Auf dieser DVD zeigt sich der Deutsche in seiner absoluten Blütezeit auf der Tour zum ersten Album. Das Konzert fand am 24. Januar 1981 in der Hamburger Markthalle statt. Somit liegt der Focus klar auf dem Debüt, welches fast komplett gespielt wurde. Dadurch fehlen leider auch Songs des ebenso starken Zweitwerks wie „Attack Of The Mad Axeman“, Ready To Rock“ und das geniale „On And On“, was aber nur ein kleiner Wermutstropfen ist. Am Ende kommen dann logischerweise die UFO-Klassiker zum Zuge.
Wie schon beim legendären „One Night At Budokan“ startet die
Formation mit den beiden Openern des Erstlings, und „Armed And Ready“ ist diese
wirklich. Während Michael Schenker heute eher in sich versunken spielt legte er
da hoch motiviert los, ließ den Rocker raushängen. Die schwarze Lederjacke und
seine wild gestutzte Mähne unterstrichen das rebellische Image noch.
Das Hauptaugenmerk liegt natürlich auf seinem brillanten Spiel, mit dem nur
wenige mithalten können.
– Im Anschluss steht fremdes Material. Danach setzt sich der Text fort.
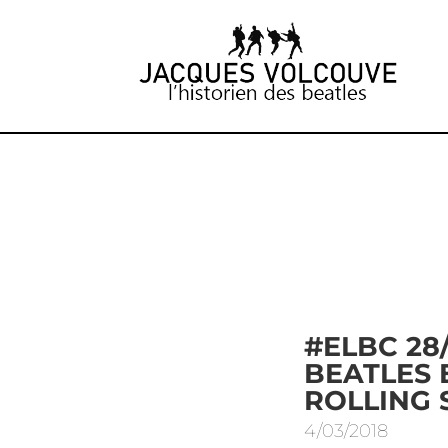
#ELBC 28/
BEATLES 
ROLLING 
4/03/2018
Die Kamera fängt dies mit vielen Close-Ups ganz gut
ein, obwohl sich der Mann dahinter zu sehr auf die linke Hand konzentriert. Ich
finde den Anschlag noch interessanter als seine Ausflüge über das Griffbrett,
so leichtfüßig wie er gleitet niemand über die Saiten.
Ihm zur Seite steht die vielleicht beste Besetzung, die je
unter seinem Namen agierte. Von seinem alten Arbeitgeber nahm er den Keyboarder
und Gitarristen Paul Raymond mit, der in den damals topmodernen Streifenhosen
ständig unterwegs war. Oft pendelte er mehrmals in einem Lied zwischen Keys und
der Bühnenfront hin und her, heute wirkt er merklich ruhiger, auch wenn die
Frisur nach wie vor die gleiche ist.
Ganz vorne turnt dann der bis dahin unbekannte Gary John Barden herum und
feuerte immer wieder die Menge an. Der beste Sänger war er nie, aber ein
Frontmann erster Güte, der das Spiel mit dem Publikum und der Kamera liebt. Für
das weibliche Volk recht ansehnlich, austrainiert und breitschultrig sucht er
immer den Kontakt zu seinem Publikum und hat dabei stets den Spaß in den Backen.
Hinten sorgt Chris Glenn, den man von ALEX HARVEY gestohlen hatte breitbeinig
für das Fundament an den dicken Saiten. Später kam von dort sein
Rhythmuspartner Ted McKenna dazu, sicher ebenfalls keine schlechte Wahl, aber
nichts im Vergleich zu dem Mann der bei der Aufzeichnung getrommelt hatte.
Der leider allzu früh verstorbene, legendäre Cozy Powell, welcher sich bereits bei RAINBOW und JEFF BECK einen Namen gemacht hatte. Er gehörte zu den Pionieren des Metaldrummings und setzte als einer der ersten massiv DoubleBass ein. Eine wahre Freude ihm zuzuschauen, da wird gezimmert, ein echtes Unikat, der mit Sprüchen wie „Schlagzeug spielen ist 25 Prozent Technik, der Rest ist Kraft“ für Furore sorgte. Er sollte noch bei GARY MOORE, WHITESNAKE oder BLACK SABBATH zu Weltruhm kommen. Wenn ich eines jemals bedauere, dann dass ich ihn nie live gesehen habe, was mir diese Rockpalastausgabe wieder einmal vor Augen führt.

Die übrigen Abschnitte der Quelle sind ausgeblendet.